[Available data]
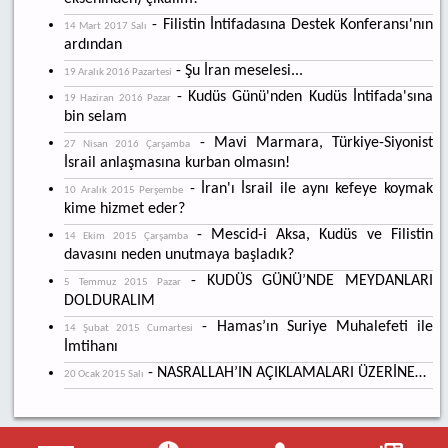
- Filistin İntifadasına Destek Konferansı'nın
14 Mart 2017 Salı
ardından
- Şu İran meselesi...
19 Aralık 2016 Pazartesi
- Kudüs Günü'nden Kudüs İntifada'sına
19 Haziran 2016 Pazar
bin selam
- Mavi Marmara, Türkiye-Siyonist
27 Nisan 2016 Çarşamba
İsrail anlaşmasına kurban olmasın!
- İran'ı İsrail ile aynı kefeye koymak
10 Aralık 2015 Perşembe
kime hizmet eder?
- Mescid-i Aksa, Kudüs ve Filistin
14 Ekim 2015 Çarşamba
davasını neden unutmaya başladık?
- KUDÜS GÜNÜ’NDE MEYDANLARI
5 Temmuz 2015 Pazar
DOLDURALIM
- Hamas’ın Suriye Muhalefeti ile
14 Şubat 2015 Cumartesi
İmtihanı
- NASRALLAH’IN AÇIKLAMALARI ÜZERİNE…
20 Ocak 2015 Salı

[Exercise prompt] The full listing, transcribed exactly and without its pictures, is the expected result.

[Result for this task]
- Filistin İntifadasına Destek Konferansı'nın
14 Mart 2017 Salı
ardından
- Şu İran meselesi...
19 Aralık 2016 Pazartesi
- Kudüs Günü'nden Kudüs İntifada'sına
19 Haziran 2016 Pazar
bin selam
- Mavi Marmara, Türkiye-Siyonist
27 Nisan 2016 Çarşamba
İsrail anlaşmasına kurban olmasın!
- İran'ı İsrail ile aynı kefeye koymak
10 Aralık 2015 Perşembe
kime hizmet eder?
- Mescid-i Aksa, Kudüs ve Filistin
14 Ekim 2015 Çarşamba
davasını neden unutmaya başladık?
- KUDÜS GÜNÜ’NDE MEYDANLARI
5 Temmuz 2015 Pazar
DOLDURALIM
- Hamas’ın Suriye Muhalefeti ile
14 Şubat 2015 Cumartesi
İmtihanı
- NASRALLAH’IN AÇIKLAMALARI ÜZERİNE…
20 Ocak 2015 Salı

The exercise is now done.